UNIT.City

Design System Refresh for UNIT.City. On a system designed to change

Branding
Strategy

UNIT.City is the largest innovation park in Eastern Europe, located in Kyiv. It is a space where corporations, startups, educational initiatives, and service businesses operate side by side, and where events of all scales take place on an ongoing basis — from learning programs to large-scale industry events.

TWID has been working with UNIT.City for over five years. Before the pandemic, we created a design system that became the foundation for a wide range of brand expressions: the website, campaigns, video content, mascots, navigation, digital screens, merchandise, and other touchpoints. Over the years, the system has been actively used and scaled by the UNIT.City team.

Over time, it became clear that the core elements of this design system had stood the test of time. For this reason, the client’s request was not framed as a redesign, but as a refresh — the next stage in the evolution of the identity, allowing it to continue developing alongside the business.

Task and Challenge

From a technical standpoint, the task was split into two directions: updating the design system and updating the website. In practice, however, the challenge was more complex.

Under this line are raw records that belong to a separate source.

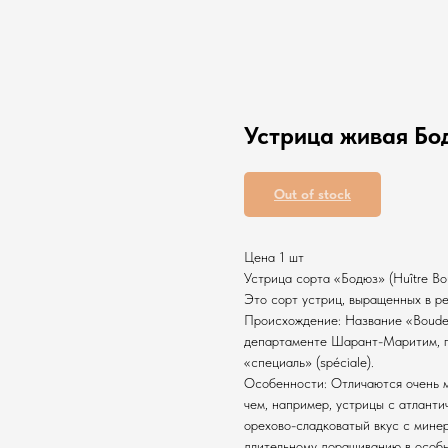
Устрица живая Бо
Out of stock
Цена 1 шт
Устрица сорта «Бодюз» (Huître Bo
Это сорт устриц, выращенных в 
Происхождение: Название «Boudeus
департаменте Шарант-Маритим, гд
«специаль» (spéciale).
Особенности: Отличаются очень м
чем, например, устрицы с атланти
орехово-сладковатый вкус с мине
длительному доращиванию в особых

UNIT.City’s identity already existed across hundreds of offline and digital applications. Some materials created several years earlier were still in active use across the park and in communications. This meant that the update had to function as a continuation of an existing system: compatible with current applications, while remaining flexible enough for future development.

An important prerequisite was the fact that the original design system had been carefully implemented by the UNIT.City team from the very beginning. This is what allowed it to retain its integrity and function exactly as intended.

Concept and Core Metaphor

The key idea behind the refresh was the metaphor of open space — a space with room for people, ideas, work, learning, and collective creation.

This metaphor was embedded into the design system not declaratively, but through concrete decisions: composition, layout, typography, and the amount of “air” within layouts. Open space became a fully fledged element of UNIT.City’s visual language — just as essential as color or type.

Design System

The identity evolved from a deliberately bold and high-contrast visual language toward a more restrained, lighter, and calmer expression. The character of the brand remained intact, while the tone of communication became softer and more focused on the environment and the people within it.

Typography played a central role in this process. The previous custom typeface for UNIT.City was based on TTY Travels and complemented with graphic symbols. Over the years, it became recognizable and effectively synonymous with the brand. At the same time, it became known that the base typeface had Russian origins, making its continued use inappropriate.

A decision was made to redraw the typeface entirely, preserving familiar proportions and silhouettes while substantially updating details, numerals, and symbols. Ukrainian type designer Dmytro Rostvortsev was invited to collaborate on the new typeface — the author of several iconic Ukrainian fonts, including the typeface of the Armed Forces of Ukraine.

This led to the creation of UNIT Sans, the new proprietary typeface for UNIT.City. TWID expanded it with an extended set of graphic symbols referencing technological context, recent cultural shifts, and elements of Ukrainian modernism. A small number of symbols from the previous version were intentionally retained to preserve continuity between stages of the identity’s evolution. In addition, TWID Grotesk was introduced as a secondary typeface within the system.

Another layer of the design system includes 3D visuals, animation, and generative graphics — tools that allow the system to remain dynamic and adaptable without losing cohesion.

Implementation

UNIT.City is actively implementing the refreshed design system in practice. It is already used across offline communications within the park, on digital screens, as well as in event-related and informational materials.

New solutions coexist organically with earlier expressions of the identity: materials created several years ago remain relevant within the updated visual environment.